È una vicenda strana quella denunciata da Antonella Soldo, presidentessa dell’Associazione Meglio Legale, e Cathy La Torre, avvocata fondatrice di WildSide Legal. Negli ultimi due mesi in diverse regioni carabinieri dei Nas o della Forestale hanno bussato alla porta di centinaia di persone per rispondere a diverse domande: Perché la assume? Da chi la compra? Ci fa vedere la ricetta? Domande rivolte ai pazienti in cura con la cannabis medica ma anche ad alcuni medici che la prescrivono.

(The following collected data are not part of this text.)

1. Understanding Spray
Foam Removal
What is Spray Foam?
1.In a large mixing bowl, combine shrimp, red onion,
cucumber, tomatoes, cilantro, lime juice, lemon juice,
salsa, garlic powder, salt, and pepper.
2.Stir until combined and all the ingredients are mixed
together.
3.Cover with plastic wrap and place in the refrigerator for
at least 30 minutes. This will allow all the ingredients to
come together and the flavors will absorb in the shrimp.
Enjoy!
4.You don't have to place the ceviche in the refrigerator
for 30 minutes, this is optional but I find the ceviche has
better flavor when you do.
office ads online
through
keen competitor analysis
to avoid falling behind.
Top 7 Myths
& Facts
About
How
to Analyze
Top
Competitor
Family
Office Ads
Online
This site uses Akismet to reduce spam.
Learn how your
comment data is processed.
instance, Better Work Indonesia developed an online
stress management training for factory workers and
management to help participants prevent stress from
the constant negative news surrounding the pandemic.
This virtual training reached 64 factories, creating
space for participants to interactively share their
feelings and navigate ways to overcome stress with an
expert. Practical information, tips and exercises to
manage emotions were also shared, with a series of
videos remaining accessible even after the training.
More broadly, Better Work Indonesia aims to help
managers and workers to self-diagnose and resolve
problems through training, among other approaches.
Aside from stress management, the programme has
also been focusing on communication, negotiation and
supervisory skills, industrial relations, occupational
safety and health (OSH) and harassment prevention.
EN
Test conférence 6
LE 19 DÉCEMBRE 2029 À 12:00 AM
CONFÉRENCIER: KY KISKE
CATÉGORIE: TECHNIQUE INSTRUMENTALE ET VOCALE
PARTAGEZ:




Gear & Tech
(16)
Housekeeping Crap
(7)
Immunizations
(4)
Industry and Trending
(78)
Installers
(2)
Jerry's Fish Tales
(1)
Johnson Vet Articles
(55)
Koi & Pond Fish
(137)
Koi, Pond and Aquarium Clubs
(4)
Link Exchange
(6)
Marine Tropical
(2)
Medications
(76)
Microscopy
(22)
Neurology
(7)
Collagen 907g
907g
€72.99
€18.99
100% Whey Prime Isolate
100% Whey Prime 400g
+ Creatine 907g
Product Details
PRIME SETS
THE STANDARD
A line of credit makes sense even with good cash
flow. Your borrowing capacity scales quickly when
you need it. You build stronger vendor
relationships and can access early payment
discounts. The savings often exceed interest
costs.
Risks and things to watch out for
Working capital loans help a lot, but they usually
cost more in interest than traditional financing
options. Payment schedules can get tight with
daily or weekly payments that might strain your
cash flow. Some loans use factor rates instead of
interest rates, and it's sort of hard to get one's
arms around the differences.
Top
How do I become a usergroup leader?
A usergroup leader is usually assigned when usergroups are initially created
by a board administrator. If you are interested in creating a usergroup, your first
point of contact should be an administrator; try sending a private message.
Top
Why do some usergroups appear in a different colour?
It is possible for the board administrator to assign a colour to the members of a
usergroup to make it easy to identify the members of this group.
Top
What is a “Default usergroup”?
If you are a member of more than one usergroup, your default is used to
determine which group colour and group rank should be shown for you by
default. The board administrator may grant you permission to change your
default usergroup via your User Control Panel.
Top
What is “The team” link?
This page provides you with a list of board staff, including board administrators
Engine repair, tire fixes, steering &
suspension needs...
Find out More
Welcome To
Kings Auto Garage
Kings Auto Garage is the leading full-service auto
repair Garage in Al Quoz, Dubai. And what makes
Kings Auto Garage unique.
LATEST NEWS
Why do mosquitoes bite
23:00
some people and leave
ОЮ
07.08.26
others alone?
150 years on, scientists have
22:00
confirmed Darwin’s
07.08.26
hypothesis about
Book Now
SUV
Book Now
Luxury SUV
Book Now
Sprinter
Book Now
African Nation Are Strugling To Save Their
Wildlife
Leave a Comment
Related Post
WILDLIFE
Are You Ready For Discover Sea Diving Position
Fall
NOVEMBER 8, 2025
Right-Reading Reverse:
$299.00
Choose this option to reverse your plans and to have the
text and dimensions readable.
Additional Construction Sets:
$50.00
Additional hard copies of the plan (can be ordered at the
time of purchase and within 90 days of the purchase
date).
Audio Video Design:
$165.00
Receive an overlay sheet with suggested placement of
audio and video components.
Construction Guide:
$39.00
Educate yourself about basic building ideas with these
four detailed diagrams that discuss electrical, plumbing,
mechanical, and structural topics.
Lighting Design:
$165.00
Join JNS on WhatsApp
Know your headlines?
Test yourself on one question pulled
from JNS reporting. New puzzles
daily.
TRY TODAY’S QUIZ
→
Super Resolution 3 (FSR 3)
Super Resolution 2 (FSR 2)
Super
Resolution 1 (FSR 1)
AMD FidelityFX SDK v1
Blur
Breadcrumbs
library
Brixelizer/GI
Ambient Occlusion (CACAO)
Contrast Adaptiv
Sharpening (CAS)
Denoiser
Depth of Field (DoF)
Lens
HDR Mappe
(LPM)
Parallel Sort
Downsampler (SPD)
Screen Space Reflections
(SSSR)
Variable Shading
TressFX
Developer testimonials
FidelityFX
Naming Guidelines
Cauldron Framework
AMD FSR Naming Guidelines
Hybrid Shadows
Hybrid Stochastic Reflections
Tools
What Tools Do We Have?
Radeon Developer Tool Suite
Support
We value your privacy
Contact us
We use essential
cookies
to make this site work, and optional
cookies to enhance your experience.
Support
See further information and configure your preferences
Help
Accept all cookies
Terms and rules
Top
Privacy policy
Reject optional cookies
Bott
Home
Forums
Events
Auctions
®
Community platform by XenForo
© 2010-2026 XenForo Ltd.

Un consumo stabilito e consentito dalla legge. I farmaci cannabinoidi in Italia possono essere prescritti, ad esempio, in casi oncologici, di epilessia o di sclerosi multipla, patologie gravi e spesso particolarmente invasive. “Mi hanno detto che ero persona informata dei fatti e che non mi avrebbero più chiamato, io però ho un po’ di paura, vivo in un paese piccolo e sono l’unico che acquista cannabis terapeutica”. Domande quantomeno irrituali considerando che si parla di un farmaco, un dato che dovrebbe essere quantomeno protetto dalla privacy. Ma ancora più irrituale è che tutte le persone contattate sostengano di non aver ricevuto alcun verbale. Nessun foglio, nessuna carta. “Avevano una serie di domande già scritte che mi hanno fatto, ho firmato il foglio ma mi hanno detto che non potevano darmene una copia”.